__Study material__.

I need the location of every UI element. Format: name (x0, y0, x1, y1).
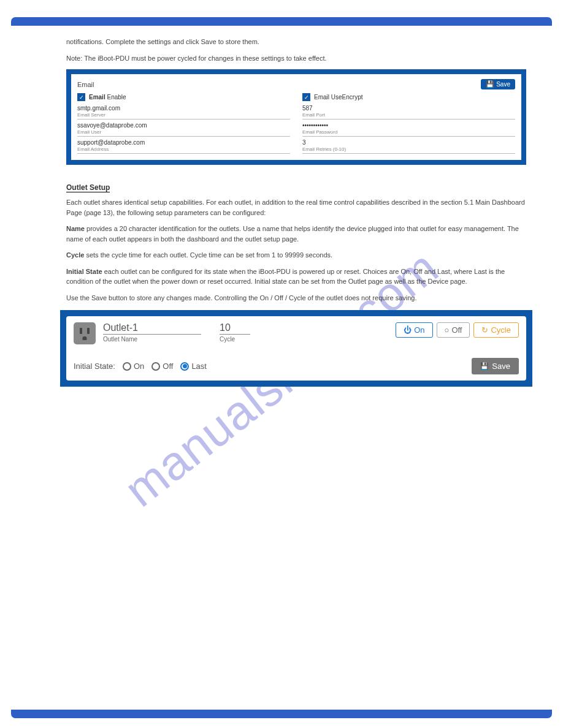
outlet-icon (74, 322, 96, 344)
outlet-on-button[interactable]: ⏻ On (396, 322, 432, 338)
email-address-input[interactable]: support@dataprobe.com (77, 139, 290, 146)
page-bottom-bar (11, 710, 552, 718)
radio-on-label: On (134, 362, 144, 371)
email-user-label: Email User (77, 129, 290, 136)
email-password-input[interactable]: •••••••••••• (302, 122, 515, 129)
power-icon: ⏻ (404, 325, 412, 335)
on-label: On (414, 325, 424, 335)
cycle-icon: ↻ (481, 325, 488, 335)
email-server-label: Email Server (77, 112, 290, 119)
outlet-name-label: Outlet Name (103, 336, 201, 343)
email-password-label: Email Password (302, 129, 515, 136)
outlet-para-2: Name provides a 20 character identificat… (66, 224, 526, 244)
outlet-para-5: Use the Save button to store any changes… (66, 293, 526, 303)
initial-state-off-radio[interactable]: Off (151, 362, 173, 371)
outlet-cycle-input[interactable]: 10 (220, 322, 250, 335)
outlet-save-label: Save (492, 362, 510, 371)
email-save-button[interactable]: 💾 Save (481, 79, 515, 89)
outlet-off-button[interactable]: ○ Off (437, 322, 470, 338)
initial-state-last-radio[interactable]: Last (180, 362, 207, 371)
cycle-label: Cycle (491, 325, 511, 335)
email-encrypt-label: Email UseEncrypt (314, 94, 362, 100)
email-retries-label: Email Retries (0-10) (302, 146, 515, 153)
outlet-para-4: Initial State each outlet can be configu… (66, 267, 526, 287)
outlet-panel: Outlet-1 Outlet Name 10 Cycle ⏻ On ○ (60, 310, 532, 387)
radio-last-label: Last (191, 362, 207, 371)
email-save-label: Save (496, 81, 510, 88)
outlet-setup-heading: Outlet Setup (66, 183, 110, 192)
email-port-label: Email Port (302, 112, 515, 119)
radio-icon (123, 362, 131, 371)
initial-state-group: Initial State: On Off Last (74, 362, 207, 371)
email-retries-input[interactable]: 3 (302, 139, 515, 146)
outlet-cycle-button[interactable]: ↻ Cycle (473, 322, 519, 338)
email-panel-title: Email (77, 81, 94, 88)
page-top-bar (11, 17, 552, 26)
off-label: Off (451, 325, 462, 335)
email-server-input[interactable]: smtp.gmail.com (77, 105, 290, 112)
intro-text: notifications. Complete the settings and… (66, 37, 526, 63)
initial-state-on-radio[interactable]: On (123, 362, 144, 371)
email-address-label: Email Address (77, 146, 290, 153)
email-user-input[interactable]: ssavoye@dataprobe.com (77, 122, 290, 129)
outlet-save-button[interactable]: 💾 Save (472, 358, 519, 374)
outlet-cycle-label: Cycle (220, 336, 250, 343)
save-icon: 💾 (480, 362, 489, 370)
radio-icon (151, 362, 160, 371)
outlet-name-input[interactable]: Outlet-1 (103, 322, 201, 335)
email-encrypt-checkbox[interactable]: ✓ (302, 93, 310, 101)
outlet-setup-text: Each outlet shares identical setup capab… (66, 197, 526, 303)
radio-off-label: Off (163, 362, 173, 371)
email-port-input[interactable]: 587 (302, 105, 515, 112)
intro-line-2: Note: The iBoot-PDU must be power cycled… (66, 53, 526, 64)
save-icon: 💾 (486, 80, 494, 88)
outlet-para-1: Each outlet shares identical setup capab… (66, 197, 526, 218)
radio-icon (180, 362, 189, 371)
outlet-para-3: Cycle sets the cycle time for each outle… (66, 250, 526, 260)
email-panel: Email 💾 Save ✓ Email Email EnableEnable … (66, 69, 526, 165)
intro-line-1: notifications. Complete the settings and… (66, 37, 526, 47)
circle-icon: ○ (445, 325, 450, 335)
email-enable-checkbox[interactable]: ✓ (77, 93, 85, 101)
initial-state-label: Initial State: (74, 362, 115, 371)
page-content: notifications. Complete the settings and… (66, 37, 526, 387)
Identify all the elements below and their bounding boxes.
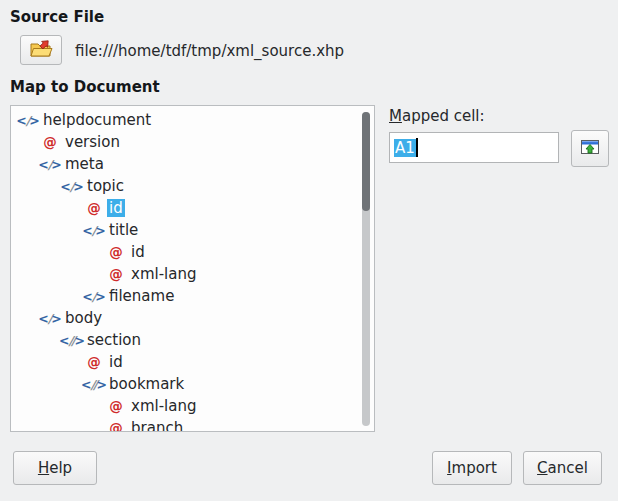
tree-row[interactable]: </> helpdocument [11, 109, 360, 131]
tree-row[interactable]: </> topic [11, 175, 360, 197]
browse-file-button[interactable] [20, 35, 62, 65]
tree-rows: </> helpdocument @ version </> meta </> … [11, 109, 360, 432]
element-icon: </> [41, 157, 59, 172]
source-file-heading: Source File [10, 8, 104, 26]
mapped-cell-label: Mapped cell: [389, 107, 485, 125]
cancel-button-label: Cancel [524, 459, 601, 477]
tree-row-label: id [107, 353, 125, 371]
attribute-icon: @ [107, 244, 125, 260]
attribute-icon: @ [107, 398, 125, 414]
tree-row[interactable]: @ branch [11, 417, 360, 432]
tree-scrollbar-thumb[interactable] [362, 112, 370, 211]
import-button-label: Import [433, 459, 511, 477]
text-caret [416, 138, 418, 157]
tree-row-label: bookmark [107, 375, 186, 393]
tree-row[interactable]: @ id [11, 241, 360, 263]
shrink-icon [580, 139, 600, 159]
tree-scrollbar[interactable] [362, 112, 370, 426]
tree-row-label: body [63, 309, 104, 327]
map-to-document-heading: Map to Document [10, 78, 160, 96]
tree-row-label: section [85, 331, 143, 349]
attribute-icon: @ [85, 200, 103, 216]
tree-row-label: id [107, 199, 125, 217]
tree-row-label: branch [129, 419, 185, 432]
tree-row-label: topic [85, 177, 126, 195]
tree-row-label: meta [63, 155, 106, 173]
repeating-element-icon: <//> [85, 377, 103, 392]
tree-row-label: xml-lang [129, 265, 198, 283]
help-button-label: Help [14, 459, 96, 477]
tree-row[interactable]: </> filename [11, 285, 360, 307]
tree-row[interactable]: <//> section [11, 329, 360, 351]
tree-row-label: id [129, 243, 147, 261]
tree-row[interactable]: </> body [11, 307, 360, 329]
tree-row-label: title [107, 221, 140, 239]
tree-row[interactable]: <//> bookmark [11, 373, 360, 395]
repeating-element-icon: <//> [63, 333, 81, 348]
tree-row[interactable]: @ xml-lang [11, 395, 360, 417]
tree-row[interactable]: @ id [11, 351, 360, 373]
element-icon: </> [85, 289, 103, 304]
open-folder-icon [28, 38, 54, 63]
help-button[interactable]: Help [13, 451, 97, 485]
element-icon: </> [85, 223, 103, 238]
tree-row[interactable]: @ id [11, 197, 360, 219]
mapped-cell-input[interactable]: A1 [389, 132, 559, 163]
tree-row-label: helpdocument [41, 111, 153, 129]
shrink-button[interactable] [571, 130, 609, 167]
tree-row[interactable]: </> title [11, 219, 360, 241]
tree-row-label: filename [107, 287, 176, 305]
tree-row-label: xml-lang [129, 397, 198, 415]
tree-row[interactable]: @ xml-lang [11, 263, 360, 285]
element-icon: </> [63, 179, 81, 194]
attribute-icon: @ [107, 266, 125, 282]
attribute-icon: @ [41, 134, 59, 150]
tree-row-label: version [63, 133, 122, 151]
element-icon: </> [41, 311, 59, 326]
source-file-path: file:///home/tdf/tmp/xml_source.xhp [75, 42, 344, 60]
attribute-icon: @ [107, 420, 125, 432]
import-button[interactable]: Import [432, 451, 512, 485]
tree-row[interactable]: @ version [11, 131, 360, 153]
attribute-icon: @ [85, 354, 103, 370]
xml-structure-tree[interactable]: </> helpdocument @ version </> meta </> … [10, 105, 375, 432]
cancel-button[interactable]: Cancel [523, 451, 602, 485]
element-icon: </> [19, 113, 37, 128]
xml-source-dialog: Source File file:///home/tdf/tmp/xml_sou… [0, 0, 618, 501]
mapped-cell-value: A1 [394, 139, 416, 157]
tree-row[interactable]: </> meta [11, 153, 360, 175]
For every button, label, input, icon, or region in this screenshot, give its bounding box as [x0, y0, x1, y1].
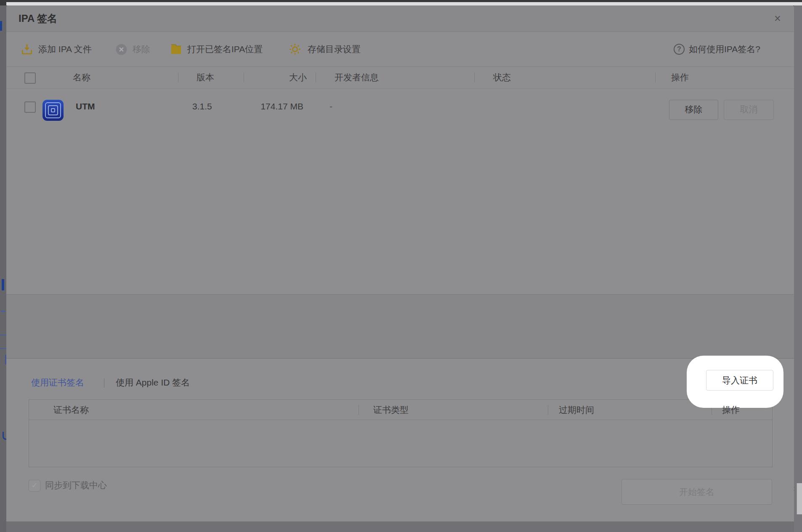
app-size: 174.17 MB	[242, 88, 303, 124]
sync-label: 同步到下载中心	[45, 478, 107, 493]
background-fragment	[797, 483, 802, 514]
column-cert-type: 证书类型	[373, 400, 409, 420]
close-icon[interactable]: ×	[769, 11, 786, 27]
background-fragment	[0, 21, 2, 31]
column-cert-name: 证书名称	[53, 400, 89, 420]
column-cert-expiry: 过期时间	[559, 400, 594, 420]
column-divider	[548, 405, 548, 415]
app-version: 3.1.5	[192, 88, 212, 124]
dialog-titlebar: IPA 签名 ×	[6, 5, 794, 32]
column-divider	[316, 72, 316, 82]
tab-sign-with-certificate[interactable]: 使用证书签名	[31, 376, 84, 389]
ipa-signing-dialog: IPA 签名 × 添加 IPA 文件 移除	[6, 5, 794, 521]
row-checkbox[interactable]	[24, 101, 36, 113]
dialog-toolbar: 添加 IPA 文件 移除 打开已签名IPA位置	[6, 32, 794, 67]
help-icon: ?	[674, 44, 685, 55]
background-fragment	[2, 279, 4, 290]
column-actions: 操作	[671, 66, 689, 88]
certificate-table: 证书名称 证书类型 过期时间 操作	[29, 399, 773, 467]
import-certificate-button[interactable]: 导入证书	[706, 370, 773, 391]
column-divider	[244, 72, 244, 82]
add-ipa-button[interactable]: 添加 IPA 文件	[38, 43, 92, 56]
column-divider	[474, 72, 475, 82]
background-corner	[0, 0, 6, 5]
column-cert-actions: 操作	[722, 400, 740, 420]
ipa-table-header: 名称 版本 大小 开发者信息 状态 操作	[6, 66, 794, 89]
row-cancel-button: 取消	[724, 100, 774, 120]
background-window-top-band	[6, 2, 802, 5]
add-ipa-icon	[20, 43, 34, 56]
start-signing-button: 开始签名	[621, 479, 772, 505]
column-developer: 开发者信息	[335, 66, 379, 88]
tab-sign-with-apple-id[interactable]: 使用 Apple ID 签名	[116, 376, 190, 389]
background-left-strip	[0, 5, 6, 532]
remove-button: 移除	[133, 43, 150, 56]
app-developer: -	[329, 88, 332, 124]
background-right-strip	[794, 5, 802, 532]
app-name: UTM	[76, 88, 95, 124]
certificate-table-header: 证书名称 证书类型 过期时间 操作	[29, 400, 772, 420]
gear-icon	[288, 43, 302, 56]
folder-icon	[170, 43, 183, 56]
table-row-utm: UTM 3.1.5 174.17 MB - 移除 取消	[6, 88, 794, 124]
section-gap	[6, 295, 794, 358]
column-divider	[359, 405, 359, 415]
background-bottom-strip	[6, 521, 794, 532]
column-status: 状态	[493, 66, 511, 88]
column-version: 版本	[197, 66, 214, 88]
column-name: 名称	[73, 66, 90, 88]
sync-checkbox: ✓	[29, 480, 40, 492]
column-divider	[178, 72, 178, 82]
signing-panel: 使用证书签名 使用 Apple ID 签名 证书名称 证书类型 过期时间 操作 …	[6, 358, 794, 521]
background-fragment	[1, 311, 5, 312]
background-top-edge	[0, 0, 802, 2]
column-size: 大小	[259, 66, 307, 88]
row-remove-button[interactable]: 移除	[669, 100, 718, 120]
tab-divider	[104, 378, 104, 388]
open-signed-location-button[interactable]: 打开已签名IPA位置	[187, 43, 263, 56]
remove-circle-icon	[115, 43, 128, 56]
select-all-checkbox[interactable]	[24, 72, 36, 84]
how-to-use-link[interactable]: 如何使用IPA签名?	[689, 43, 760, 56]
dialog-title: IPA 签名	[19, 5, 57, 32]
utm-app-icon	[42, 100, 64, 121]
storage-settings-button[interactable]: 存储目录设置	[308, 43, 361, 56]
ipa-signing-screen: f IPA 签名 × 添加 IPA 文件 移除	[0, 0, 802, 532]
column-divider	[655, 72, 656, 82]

__Task__. Which lines contain "capab"? Copy each of them from the listing.

__Exercise response__.
outlet-setup-text: Each outlet shares identical setup capab… (66, 197, 526, 303)
outlet-para-1: Each outlet shares identical setup capab… (66, 197, 526, 218)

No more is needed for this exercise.